When finally real life overcame fiction Amos Oz Z’L had passed ten months before, while my father was to pass that week. As expected as can be, death is full of sadness and significance; sadness is for all, significance for those who seek it. In the end, it is all about consolation and hope.

Fania Oz and her husband Eli Salzberger came to Montevideo for the 10th anniversary of my blog www.tumeser.com. We didn’t know each other, but knew of each other through Twitter, this new resource for mixing fiction and reality for the better or the worse. We all bet on the better, we aim at the best.

During their stay with us, aside from her lectures, we had plenty of time to share and bond as individuals, as Jews, and as Zionists. Fiction invaded reality when I made conversation out of Oz’s novels, not realizing that this Fania, even if she bears her grandmother’s name, is well ahead of that time. There’s a story beyond the novel and beyond Amos Oz “the myth”. Fania and Eli are prominent academics in their fields, fully compromised with their ideals, and looking towards the future with hope and determination.

In the midst of the week we were going to spend together my father’s health deteriorated sharply and he passed. By the time it happened Fania and Eli had continued on their itinerary and by the time of the burial they were back home in Israel. As my father was layed on his grave, Fania and Eli were moving on with their lives in Israel, as we entered the mourning period.

My father had been one of the pioneers Amos the child imagined beyond the mountains. When it was time for his life to end, we had brought into our lives, here in the Diaspora, the very best of that Israel, the Israel which is not in the news, the Israel of idealism, humanism, and social justice.

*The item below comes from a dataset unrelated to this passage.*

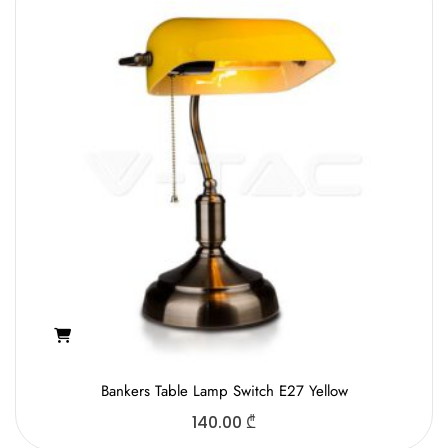
Bankers Table Lamp Switch E27 Yellow
140.00
₾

As I look at pictures of my father in Jerusalem in 1950, when he attended the Machon Lemadrichim, I cannot but think it was not that far from the Jerusalem of Amos Oz in the 1930’s and 1940’s. The Yemin Moshe windmill still stands still and alone on the rocky hills in my father’s picture as it did in the Klaussners’ walk through Jerusalem in chapter seven of the novel (“To our left we could see the sails of the windmill…”). I’m sure my father could also feel, back then, “a wordless tension as we left the confines of the Hebrew city, as though we were crossing an invisible border…”; there’s a silent picture of the walls of Old Jerusalem and the Tower of David that testify to that. I know my father saw all of that, but it was Amos Oz who put it into words.

It all came together during these days of November 2019, Cheshvan 5780. As I waited, never knowing when, for my father’s last breath, I was immersed in and blessed by the discourse of my beloved “good ol’ Eretz Israel” in the words of Fania Oz;  the Israel my parents taught me to love, the one that made me a Jew in the first place, the one that makes me a Jew at heart because nothing, and only now I know, nothing moves me as a Jew as Eretz Israel does. Even if I’ve learned to pray, or Halacha, and even if I don’t live in Israel.

“One Hundred Years of Solitude” ends as follows: “everything written (…) was unrepeatable since time immemorial and forever more, because races condemned to one hundred years of solitude did not have a second opportunity on earth.” On the other hand, “A Tale of Love and Darkness” ends like this: “… the bird Elise called to her in wonderment and called to her again and again in vain and yet it went on trying over and over again and it still tries sometimes.” As Jews we tend to move between a notion of fatalism and a notion of redemption, between “everything written” and “it still tries sometimes.” We belong to hundreds of years of solitude and still tell tales of love, and darkness.

This is no small consolation when one as loved as a father is loved has left forever. That somehow all, or at least many, of the events of one’s life come finally together as one stands by the grave. Consolation lays in memories but transcendence arises from the building of significance. And that is left to us, the living, to do.

In memory of my father Iosef ben Pinhas and Sara.